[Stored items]
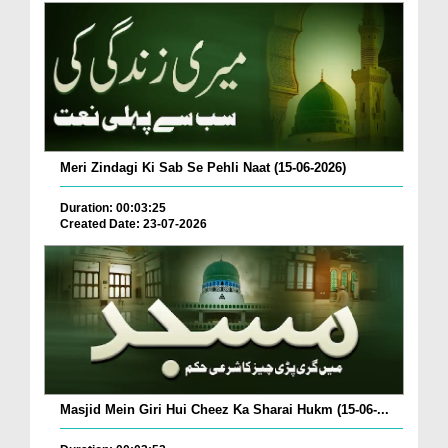
Meri Zindagi Ki Sab Se Pehli Naat (15-06-2026)
Duration: 00:03:25
Created Date: 23-07-2026
Masjid Mein Giri Hui Cheez Ka Sharai Hukm (15-06-...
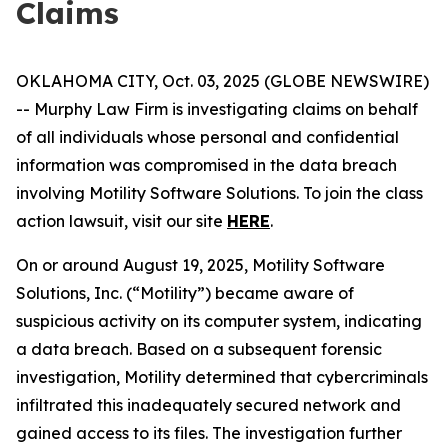
Claims
OKLAHOMA CITY, Oct. 03, 2025 (GLOBE NEWSWIRE)
-- Murphy Law Firm is investigating claims on behalf
of all individuals whose personal and confidential
information was compromised in the data breach
involving Motility Software Solutions. To join the class
action lawsuit, visit our site
HERE
.
On or around August 19, 2025, Motility Software
Solutions, Inc. (“Motility”) became aware of
suspicious activity on its computer system, indicating
a data breach. Based on a subsequent forensic
investigation, Motility determined that cybercriminals
infiltrated this inadequately secured network and
gained access to its files. The investigation further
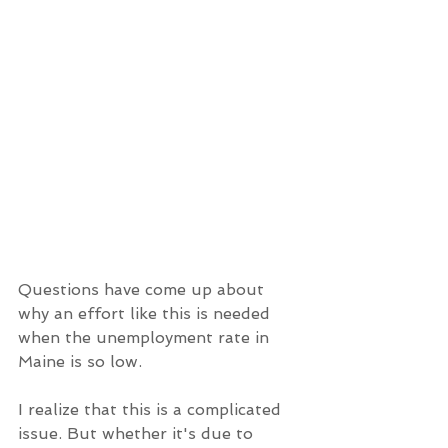
Questions have come up about 
why an effort like this is needed 
when the unemployment rate in 
Maine is so low.
I realize that this is a complicated 
issue. But whether it's due to 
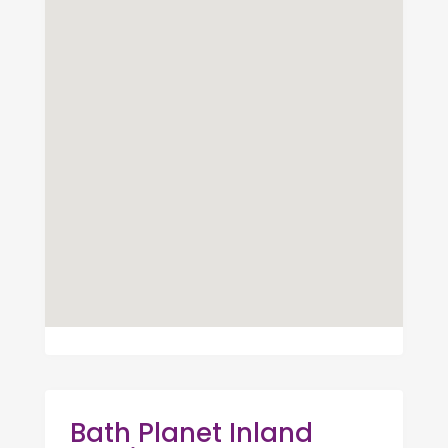
Bath Planet Inland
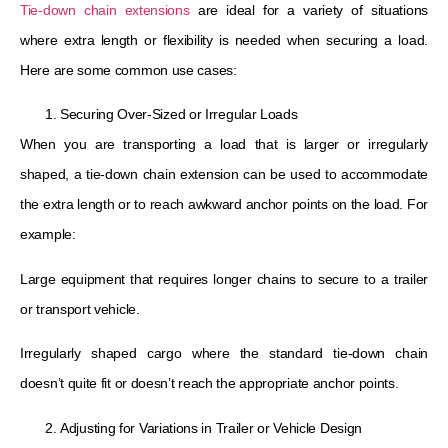
Tie-down chain extensions
are ideal for a variety of situations
where extra length or flexibility is needed when securing a load.
Here are some common use cases:
Securing Over-Sized or Irregular Loads
When you are transporting a load that is larger or irregularly
shaped, a tie-down chain extension can be used to accommodate
the extra length or to reach awkward anchor points on the load. For
example:
Large equipment that requires longer chains to secure to a trailer
or transport vehicle.
Irregularly shaped cargo where the standard tie-down chain
doesn’t quite fit or doesn’t reach the appropriate anchor points.
Adjusting for Variations in Trailer or Vehicle Design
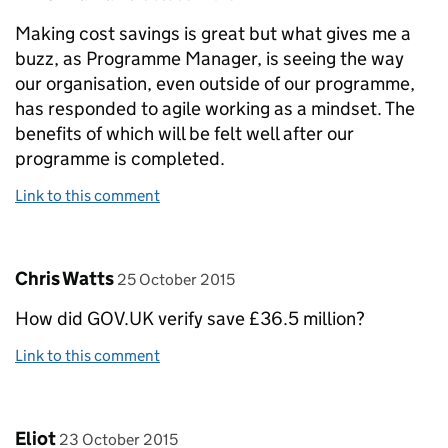
Making cost savings is great but what gives me a
buzz, as Programme Manager, is seeing the way
our organisation, even outside of our programme,
has responded to agile working as a mindset. The
benefits of which will be felt well after our
programme is completed.
Link to this comment
Comment by
posted on
Chris Watts
25 October 2015
How did GOV.UK verify save £36.5 million?
Link to this comment
Comment by
posted on
Eliot
23 October 2015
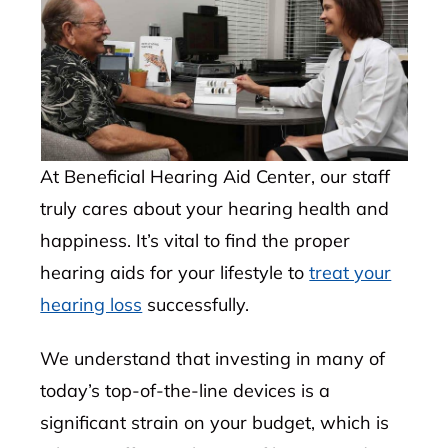
At Beneficial Hearing Aid Center, our staff
truly cares about your hearing health and
happiness. It’s vital to find the proper
hearing aids for your lifestyle to
treat your
hearing loss
successfully.
We understand that investing in many of
today’s top-of-the-line devices is a
significant strain on your budget, which is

**About this exercise**
Omit the pictures, then give every record back exactly as it stands.

**Reply to the task**
Meri Zindagi Ki Sab Se Pehli Naat (15-06-2026)
Duration: 00:03:25
Created Date: 23-07-2026
Masjid Mein Giri Hui Cheez Ka Sharai Hukm (15-06-...
Claims
OKLAHOMA CITY, Oct. 03, 2025 (GLOBE NEWSWIRE)
-- Murphy Law Firm is investigating claims on behalf
of all individuals whose personal and confidential
information was compromised in the data breach
involving Motility Software Solutions. To join the class
action lawsuit, visit our site
HERE
.
On or around August 19, 2025, Motility Software
Solutions, Inc. (“Motility”) became aware of
suspicious activity on its computer system, indicating
a data breach. Based on a subsequent forensic
investigation, Motility determined that cybercriminals
infiltrated this inadequately secured network and
gained access to its files. The investigation further
Questions have come up about 
why an effort like this is needed 
when the unemployment rate in 
Maine is so low.
I realize that this is a complicated 
issue. But whether it's due to 
Bath Planet Inland
Tie-down chain extensions
are ideal for a variety of situations
where extra length or flexibility is needed when securing a load.
Here are some common use cases:
Securing Over-Sized or Irregular Loads
When you are transporting a load that is larger or irregularly
shaped, a tie-down chain extension can be used to accommodate
the extra length or to reach awkward anchor points on the load. For
example:
Large equipment that requires longer chains to secure to a trailer
or transport vehicle.
Irregularly shaped cargo where the standard tie-down chain
doesn’t quite fit or doesn’t reach the appropriate anchor points.
Adjusting for Variations in Trailer or Vehicle Design
Making cost savings is great but what gives me a
buzz, as Programme Manager, is seeing the way
our organisation, even outside of our programme,
has responded to agile working as a mindset. The
benefits of which will be felt well after our
programme is completed.
Link to this comment
Comment by
posted on
Chris Watts
25 October 2015
How did GOV.UK verify save £36.5 million?
Link to this comment
Comment by
posted on
Eliot
23 October 2015
At Beneficial Hearing Aid Center, our staff
truly cares about your hearing health and
happiness. It’s vital to find the proper
hearing aids for your lifestyle to
treat your
hearing loss
successfully.
We understand that investing in many of
today’s top-of-the-line devices is a
significant strain on your budget, which is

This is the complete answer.